[Saved data entries]
____________________
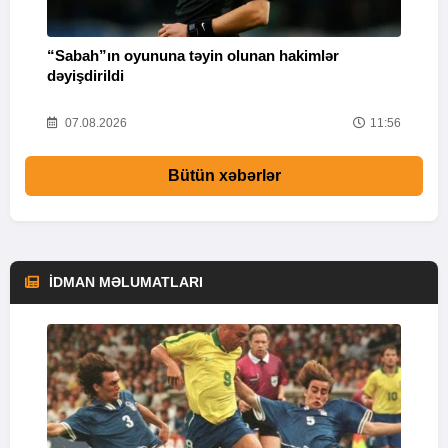
“Sabah”ın oyununa təyin olunan hakimlər
I
dəyişdirildi
02
07.08.2026
11:56
Bütün xəbərlər
İDMAN MƏLUMATLARI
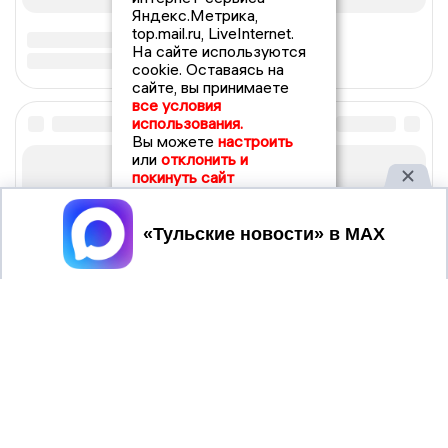
Яндекс.Метрика,
top.mail.ru, LiveInternet.
На сайте используются
cookie. Оставаясь на
сайте, вы принимаете
все условия
использования.
Вы можете
настроить
или
отклонить и
покинуть сайт
Принять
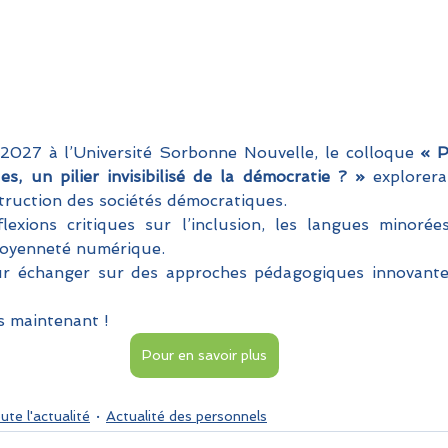
 2027 à l’Université Sorbonne Nouvelle, le colloque 
« P
s, un pilier invisibilisé de la démocratie ? »
 explorera
truction des sociétés démocratiques. 
xions critiques sur l’inclusion, les langues minorées,
itoyenneté numérique. 
 échanger sur des approches pédagogiques innovantes
s maintenant !
Pour en savoir plus
ute l'actualité
Actualité des personnels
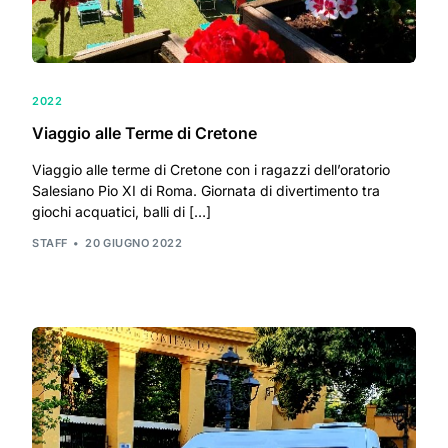
2022
Viaggio alle Terme di Cretone
Viaggio alle terme di Cretone con i ragazzi dell’oratorio
Salesiano Pio XI di Roma. Giornata di divertimento tra
giochi acquatici, balli di […]
STAFF
20 GIUGNO 2022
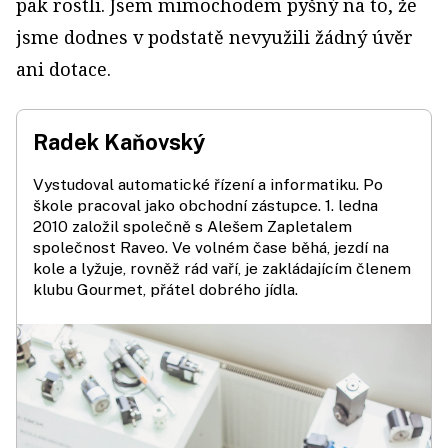
pak rostli. Jsem mimochodem pyšný na to, že
jsme dodnes v podstatě nevyužili žádný úvěr
ani dotace.
Radek Kaňovský
Vystudoval automatické řízení a informatiku. Po
škole pracoval jako obchodní zástupce. 1. ledna
2010 založil společně s Alešem Zapletalem
společnost Raveo. Ve volném čase běhá, jezdí na
kole a lyžuje, rovněž rád vaří, je zakládajícím členem
klubu Gourmet, přátel dobrého jídla.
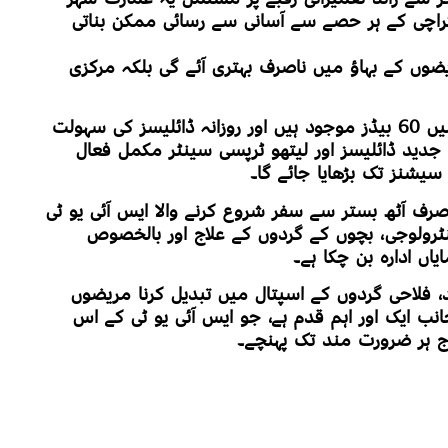
کراچی کے ہر حصے سے آسانی سے رسائی ممکن بناتی
ضوں کے بہاؤ میں ناصرف بہتری آئے گی بلکہ مرکزی
فی الحال ایس آئی یو ٹی ٹرسٹ اسپتال میں 60 بیڈز موجود ہیں اور روزانہ ڈائلیسز کی سہولت
 جدید ڈائلیسز اور لیتھو ٹرپسی سینٹر مکمل فعال
ر صرف آٹھ بستر سے سفر شروع کرنے والا ایس آئی یو ٹی
اینٹرولوجی، بچوں کے گردوں کے علاج اور بالخصوص
ں ادارہ بن چکا ہے۔
 فلاحی گردوں کے اسپتال میں تبدیل کرنا مریضوں
نب ایک اور اہم قدم ہے، جو ایس آئی یو ٹی کے اس
ج ہر ضرورت مند تک پہنچے۔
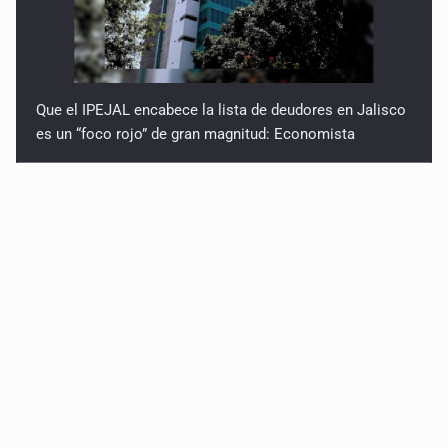
Que el IPEJAL encabece la lista de deudores en Jalisco
es un “foco rojo” de gran magnitud: Economista
Critican inoperancia de la ASEJ para recuperar fondos
públicos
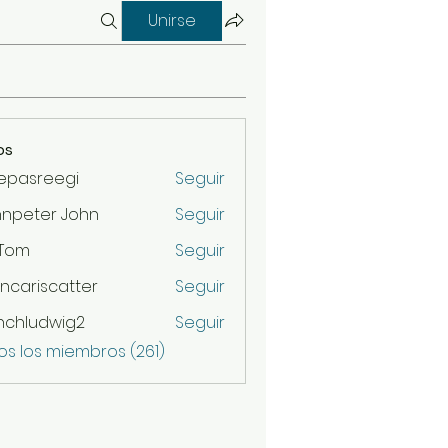
Unirse
os
epasreegi
Seguir
hnpeter John
Seguir
 Tom
Seguir
ncariscatter
Seguir
scatter
nchludwig2
Seguir
udwig2
os los miembros (261)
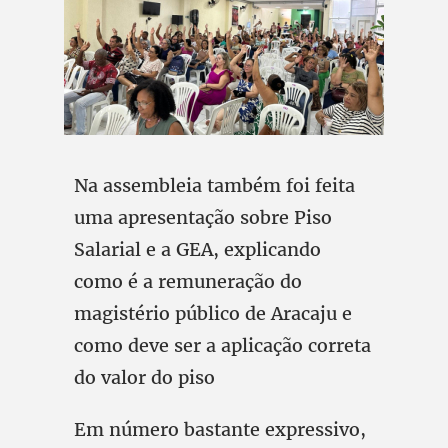
Na assembleia também foi feita
uma apresentação sobre Piso
Salarial e a GEA, explicando
como é a remuneração do
magistério público de Aracaju e
como deve ser a aplicação correta
do valor do piso
Em número bastante expressivo,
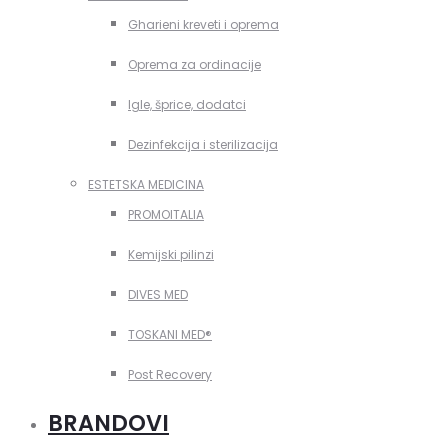
Gharieni kreveti i oprema
Oprema za ordinacije
Igle, šprice, dodatci
Dezinfekcija i sterilizacija
ESTETSKA MEDICINA
PROMOITALIA
Kemijski pilinzi
DIVES MED
TOSKANI MED®️
Post Recovery
BRANDOVI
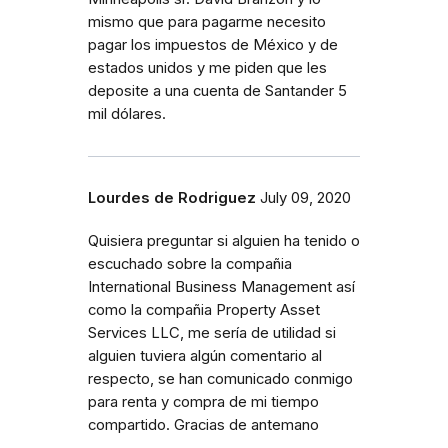
mismo que para pagarme necesito
pagar los impuestos de México y de
estados unidos y me piden que les
deposite a una cuenta de Santander 5
mil dólares.
Lourdes de Rodriguez
July 09, 2020
Quisiera preguntar si alguien ha tenido o
escuchado sobre la compañia
International Business Management así
como la compañia Property Asset
Services LLC, me sería de utilidad si
alguien tuviera algún comentario al
respecto, se han comunicado conmigo
para renta y compra de mi tiempo
compartido. Gracias de antemano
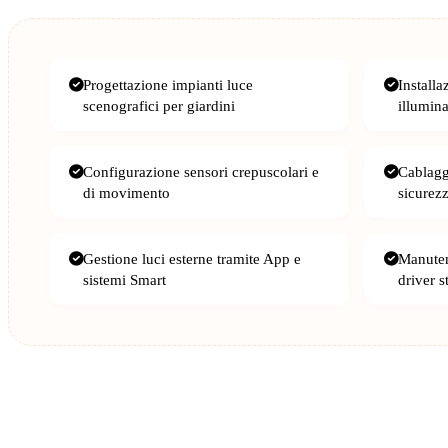
Progettazione impianti luce
Installa
scenografici per giardini
illumin
Configurazione sensori crepuscolari e
Cablaggi
di movimento
sicurez
Gestione luci esterne tramite App e
Manuten
sistemi Smart
driver s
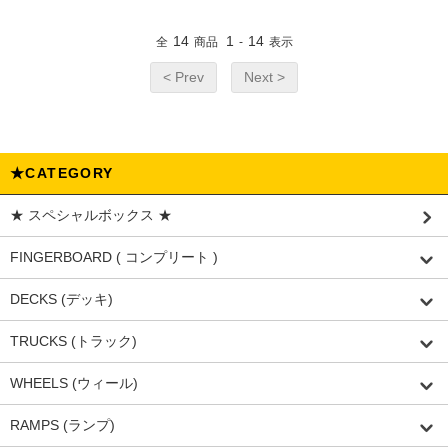
14
1
14
全
商品
-
表示
< Prev
Next >
★CATEGORY
★ スペシャルボックス ★
FINGERBOARD ( コンプリート )
DECKS (デッキ)
TRUCKS (トラック)
WHEELS (ウィール)
RAMPS (ランプ)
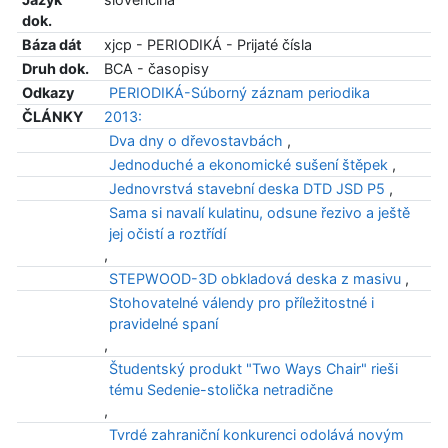
dok.
Báza dát
xjcp - PERIODIKÁ - Prijaté čísla
Druh dok.
BCA - časopisy
Odkazy
PERIODIKÁ-Súborný záznam periodika
ČLÁNKY
2013:
Dva dny o dřevostavbách
,
Jednoduché a ekonomické sušení štěpek
,
Jednovrstvá stavební deska DTD JSD P5
,
Sama si navalí kulatinu, odsune řezivo a ještě
jej očistí a roztřídí
,
STEPWOOD-3D obkladová deska z masivu
,
Stohovatelné válendy pro příležitostné i
pravidelné spaní
,
Študentský produkt "Two Ways Chair" rieši
tému Sedenie-stolička netradične
,
Tvrdé zahraniční konkurenci odolává novým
____________________
Retype the entries above word for word, minus any images.

“Sabah”ın oyununa təyin olunan hakimlər
I
dəyişdirildi
02
07.08.2026
11:56
Bütün xəbərlər
İDMAN MƏLUMATLARI
Яндекс.Метрика,
top.mail.ru, LiveInternet.
На сайте используются
cookie. Оставаясь на
сайте, вы принимаете
все условия
использования.
Вы можете
настроить
или
отклонить и
покинуть сайт
Принять
 2027 à l’Université Sorbonne Nouvelle, le colloque 
« P
s, un pilier invisibilisé de la démocratie ? »
 explorera
truction des sociétés démocratiques. 
xions critiques sur l’inclusion, les langues minorées,
itoyenneté numérique. 
 échanger sur des approches pédagogiques innovantes
s maintenant !
Pour en savoir plus
ute l'actualité
Actualité des personnels
2022
Viaggio alle Terme di Cretone
Viaggio alle terme di Cretone con i ragazzi dell’oratorio
Salesiano Pio XI di Roma. Giornata di divertimento tra
giochi acquatici, balli di […]
STAFF
20 GIUGNO 2022
pak rostli. Jsem mimochodem pyšný na to, že
jsme dodnes v podstatě nevyužili žádný úvěr
ani dotace.
Radek Kaňovský
Vystudoval automatické řízení a informatiku. Po
škole pracoval jako obchodní zástupce. 1. ledna
2010 založil společně s Alešem Zapletalem
společnost Raveo. Ve volném čase běhá, jezdí na
kole a lyžuje, rovněž rád vaří, je zakládajícím členem
klubu Gourmet, přátel dobrého jídla.
کراچی کے ہر حصے سے آسانی سے رسائی ممکن بناتی
ضوں کے بہاؤ میں ناصرف بہتری آئے گی بلکہ مرکزی
فی الحال ایس آئی یو ٹی ٹرسٹ اسپتال میں 60 بیڈز موجود ہیں اور روزانہ ڈائلیسز کی سہولت
 جدید ڈائلیسز اور لیتھو ٹرپسی سینٹر مکمل فعال
ر صرف آٹھ بستر سے سفر شروع کرنے والا ایس آئی یو ٹی
اینٹرولوجی، بچوں کے گردوں کے علاج اور بالخصوص
ں ادارہ بن چکا ہے۔
 فلاحی گردوں کے اسپتال میں تبدیل کرنا مریضوں
نب ایک اور اہم قدم ہے، جو ایس آئی یو ٹی کے اس
ج ہر ضرورت مند تک پہنچے۔
Que el IPEJAL encabece la lista de deudores en Jalisco
es un “foco rojo” de gran magnitud: Economista
Critican inoperancia de la ASEJ para recuperar fondos
públicos
Unirse
os
epasreegi
Seguir
hnpeter John
Seguir
 Tom
Seguir
ncariscatter
Seguir
scatter
nchludwig2
Seguir
udwig2
os los miembros (261)
Na assembleia também foi feita
uma apresentação sobre Piso
Salarial e a GEA, explicando
como é a remuneração do
magistério público de Aracaju e
como deve ser a aplicação correta
do valor do piso
Em número bastante expressivo,
Gharieni kreveti i oprema
Oprema za ordinacije
Igle, šprice, dodatci
Dezinfekcija i sterilizacija
ESTETSKA MEDICINA
PROMOITALIA
Kemijski pilinzi
DIVES MED
TOSKANI MED®️
Post Recovery
BRANDOVI
mismo que para pagarme necesito
pagar los impuestos de México y de
estados unidos y me piden que les
deposite a una cuenta de Santander 5
mil dólares.
Lourdes de Rodriguez
July 09, 2020
Quisiera preguntar si alguien ha tenido o
escuchado sobre la compañia
International Business Management así
como la compañia Property Asset
Services LLC, me sería de utilidad si
alguien tuviera algún comentario al
respecto, se han comunicado conmigo
para renta y compra de mi tiempo
compartido. Gracias de antemano
Progettazione impianti luce
Installa
scenografici per giardini
illumin
Configurazione sensori crepuscolari e
Cablaggi
di movimento
sicurez
Gestione luci esterne tramite App e
Manuten
sistemi Smart
driver s
14
1
14
全
商品
-
表示
< Prev
Next >
★CATEGORY
★ スペシャルボックス ★
FINGERBOARD ( コンプリート )
DECKS (デッキ)
TRUCKS (トラック)
WHEELS (ウィール)
RAMPS (ランプ)
dok.
Báza dát
xjcp - PERIODIKÁ - Prijaté čísla
Druh dok.
BCA - časopisy
Odkazy
PERIODIKÁ-Súborný záznam periodika
ČLÁNKY
2013:
Dva dny o dřevostavbách
,
Jednoduché a ekonomické sušení štěpek
,
Jednovrstvá stavební deska DTD JSD P5
,
Sama si navalí kulatinu, odsune řezivo a ještě
jej očistí a roztřídí
,
STEPWOOD-3D obkladová deska z masivu
,
Stohovatelné válendy pro příležitostné i
pravidelné spaní
,
Študentský produkt "Two Ways Chair" rieši
tému Sedenie-stolička netradične
,
Tvrdé zahraniční konkurenci odolává novým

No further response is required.